The Gravity Equation and Cost of Trade
This video covers the "gravity equation," which explains that if two countries are far apart geographically, the trade between those countries decreases. Natural
This video covers the "gravity equation," which explains that if two countries are far apart geographically, the trade between those countries decreases. Natural trading partners tend to be the countries closest to each other, even if neighboring economies are significantly smaller. For instance, Canada and Mexico trade the most with the United States.

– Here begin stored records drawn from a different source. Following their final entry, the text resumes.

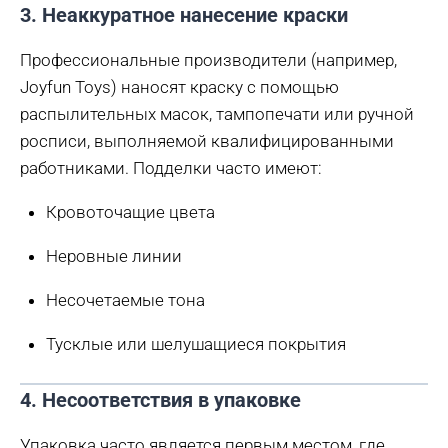
3. Неаккуратное нанесение краски
Профессиональные производители (например,
Joyfun Toys) наносят краску с помощью
распылительных масок, тампопечати или ручной
росписи, выполняемой квалифицированными
работниками. Подделки часто имеют:
Кровоточащие цвета
Неровные линии
Несочетаемые тона
Тусклые или шелушащиеся покрытия
4. Несоответствия в упаковке
Упаковка часто является первым местом, где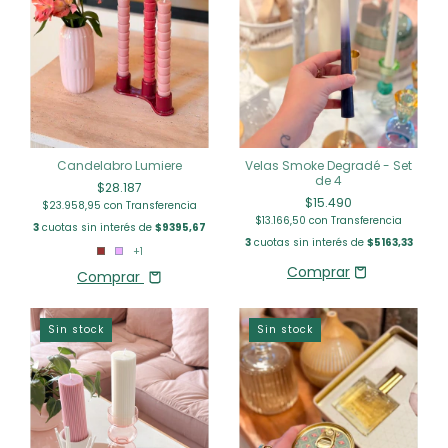
Candelabro Lumiere
Velas Smoke Degradé - Set
de 4
$28.187
$15.490
$23.958,95
con
Transferencia
$13.166,50
con
Transferencia
3
cuotas sin interés de
$9395,67
3
cuotas sin interés de
$5163,33
+1
Comprar
Sin stock
Sin stock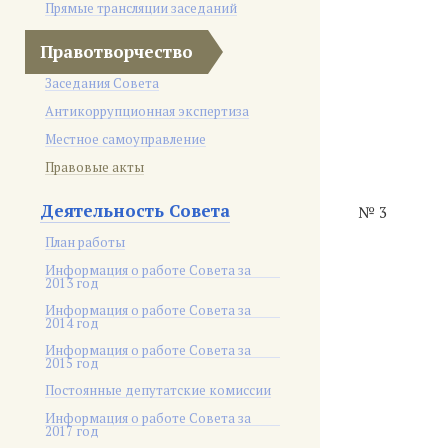
Прямые трансляции заседаний
Правотворчество
Заседания Совета
Антикоррупционная экспертиза
Местное самоуправление
Правовые акты
Деятельность Совета
№ 3
План работы
Информация о работе Совета за
2013 год
Информация о работе Совета за
2014 год
Информация о работе Совета за
2015 год
Постоянные депутатские комиссии
Информация о работе Совета за
2017 год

This video also discusses what contributes to the cost of trade across borders for developed countries — and you may be surprised to find that tariffs present a relatively small barrier to trade in comparison with other barriers in language, currency, information costs, security, and policy.
Contributed Content (0)
Ask a Question
Very good video. Do more elaborate models of the equation include a sort of n-body consideration for the number of local nations? And are there recursive models of the equation that incorporate adjustments to some of the more elastic/flexible factors like language?
What explains the pattern of trade across countries?
What explains the changes in trade patterns over time?
Which goods do countries trade?
Which kind of firms trade?
What can explain the growth in trade? Does trade affect GDP growth?
What are the effects of trade on the labor markets?
What is the role of outsourcing, foreign direct investment (FDI) and
multinational production (MP)? How do they affect trade patterns?
All these are the questions arises in my mind about the international Trade after reading some papers from custom essay writing service. Hope the the video will give a clear answer to my question.